JERUSALEM: De vives protestations s'élèvent dimanche dans le monde arabe et musulman après des propos de l'ambassadeur des Etats-Unis en Israël, Mike Huckabee, qui a affirmé que selon la tradition biblique, Israël aurait un droit sur des terres s'étendant sur une large partie du Moyen-Orient.

Les réactions ont été d'autant plus vives qu'Israël a pris récemment une série de mesures visant à accroître son contrôle sur la Cisjordanie occupée.

Mike Huckabee, ancien pasteur baptiste et fervent partisan d'Israël, nommé au poste d'ambassadeur en 2025 par le président Donald Trump, était interviewé par le commentateur conservateur américain Tucker Carlson.

Dans un podcast diffusé vendredi, Tucker Carlson a interrogé l'ambassadeur sur son interprétation d'un verset de la Genèse selon lequel Israël aurait des droits sur les terres situées "entre le Nil et l'Euphrate", s'étendant donc de l'Egypte à l'Irak et à la Syrie.

"Je pense que c'est exact. Et cela engloberait en gros tout le Moyen-Orient", a déclaré M. Huckabee. "Ce serait bien s'ils prenaient tout", a-t-il ajouté.

Dans une déclaration commune, plus de dix pays dont les États du Golfe, l'Egypte, la Turquie ou encore l'Indonésie, ainsi que des organisations comme la Ligue arabe ont exprimé dimanche matin "leur ferme condamnation et leur profonde préoccupation".

Ils ont affirmé leur "rejet catégorique de telles déclarations dangereuses et incendiaires", qui selon eux "constituent une menace grave pour la sécurité et la stabilité de la région".

L'Iran s'est joint au concert de critiques par la voix de son ministère des Affaires étrangères, qui a accusé M. Huckabee de révéler par ses propos "la complicité active des Etats-Unis" dans ce qu'il nomme les "guerres d'agression expansionnistes" menées par Israël contre les Palestiniens.

Souveraineté régionale" 

L'Autorité palestinienne, basée en Cisjordanie occupée, a déclaré sur X que les propos de Mike Huckabee "contredisaient le rejet par le président américain Donald Trump du projet d'annexion de la Cisjordanie" par Israël.

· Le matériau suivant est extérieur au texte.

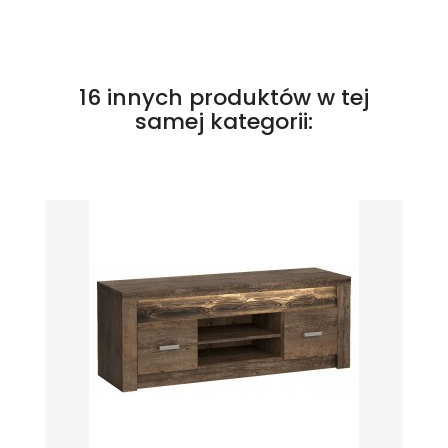
16 innych produktów w tej
samej kategorii:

Israël multiplie les mesures visant à accroître son contrôle sur la Cisjordanie, territoire palestinien occupé depuis 1967, y compris sur des secteurs placés sous le contrôle de l'Autorité palestinienne en vertu des accords israélo-palestiniens d'Oslo, conclus dans les années 1990 et aujourd'hui moribonds.

Une haute responsable de l'ONU a estimé mercredi que les mesures prises par Israël équivalaient à une "annexion progressive de facto".

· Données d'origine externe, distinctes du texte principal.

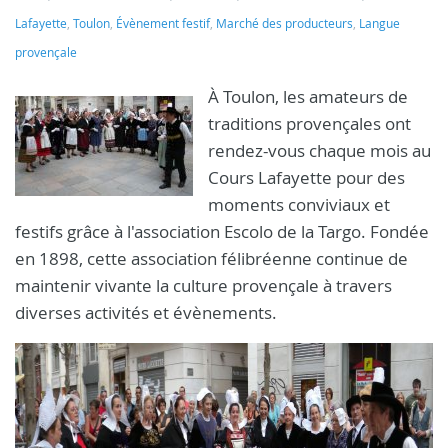
Lafayette
,
Toulon
,
Évènement festif
,
Marché des producteurs
,
Langue
provençale
À Toulon, les amateurs de
traditions provençales ont
rendez-vous chaque mois au
Cours Lafayette pour des
moments conviviaux et
festifs grâce à l'association Escolo de la Targo. Fondée
en 1898, cette association félibréenne continue de
maintenir vivante la culture provençale à travers
diverses activités et évènements.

Israël a annexé Jérusalem-Est et une partie du plateau syrien du Golan.

Hormis Jérusalem-Est, plus de 500.000 Israéliens vivent en Cisjordanie dans des colonies que l'ONU juge illégales au regard du droit international, au milieu de quelque trois millions de Palestiniens.

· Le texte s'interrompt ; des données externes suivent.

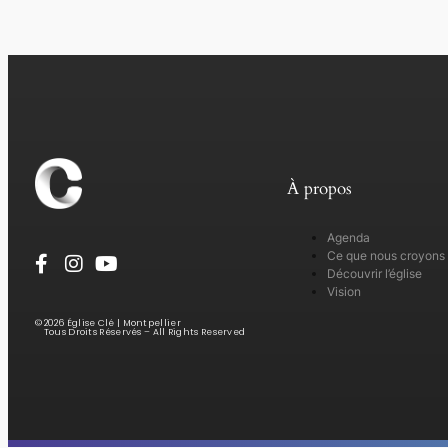
À propos
Agenda
Ce que nous croyons
Découvrir l’église
Vision
© 2026 Église Clé | Montpellier
Tous Droits Réservés – All Rights Reserved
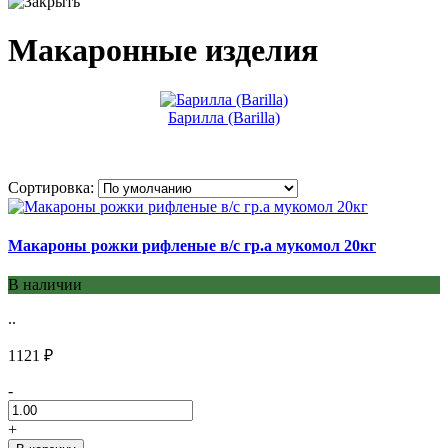
Макаронные изделия
Барилла (Barilla)
Сортировка:
Макароны рожки рифленые в/с гр.а мукомол 20кг
В наличии
..
1121 ₽
-
+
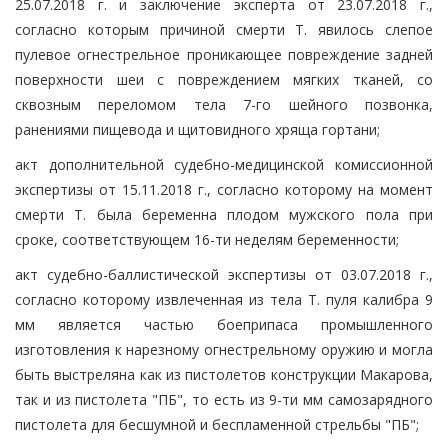
25.07.2018 г. и заключение эксперта от 23.07.2018 г.,
согласно которым причиной смерти Т. явилось слепое
пулевое огнестрельное проникающее повреждение задней
поверхности шеи с повреждением мягких тканей, со
сквозным переломом тела 7-го шейного позвонка,
ранениями пищевода и щитовидного хряща гортани;
акт дополнительной судебно-медицинской комиссионной
экспертизы от 15.11.2018 г., согласно которому на момент
смерти Т. была беременна плодом мужского пола при
сроке, соответствующем 16-ти неделям беременности;
акт судебно-баллистической экспертизы от 03.07.2018 г.,
согласно которому извлеченная из тела Т. пуля калибра 9
мм является частью боеприпаса промышленного
изготовления к нарезному огнестрельному оружию и могла
быть выстреляна как из пистолетов конструкции Макарова,
так и из пистолета "ПБ", то есть из 9-ти мм самозарядного
пистолета для бесшумной и беспламенной стрельбы "ПБ";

Face aux critiques, l'ambassadeur américain a publié samedi deux messages sur X pour préciser sa position sur d'autres sujets abordés lors de l'entretien, dont la définition du sionisme, mais il n'est pas revenu sur ses propos concernant le contrôle par Israël de territoires du Moyen-Orient.

La Ligue arabe a déploré sur X "de telles déclarations extrémistes (qui) suscitent des sentiments religieux et nationalistes à un moment où le "Conseil de paix" de Donald Trump donne une "occasion pour lancer un processus de paix sérieux".

Ouvert pour la première fois jeudi à Washington, ce "Conseil de paix" vise à discuter du financement de la reconstruction de Gaza après la guerre. Une grande partie du territoire palestinien a été détruite durant l'offensive israélienne lancée à Gaza en représailles à une attaque sans précédent du Hamas contre Israël le 7 octobre 2023.

Une trêve fragile est entrée en vigueur le 10 octobre 2025. Les échanges de tirs restent quotidiens.

Une vidéo générée par intelligence artificielle et diffusée pendant la réunion a ainsi montré, à l'horizon de 10 ans, des images de la bande de Gaza hérissée de gratte-ciel, accompagnées d'un commentaire décrivant un territoire "autonome", "relié au reste du monde", "sécurisé, prospère et en paix".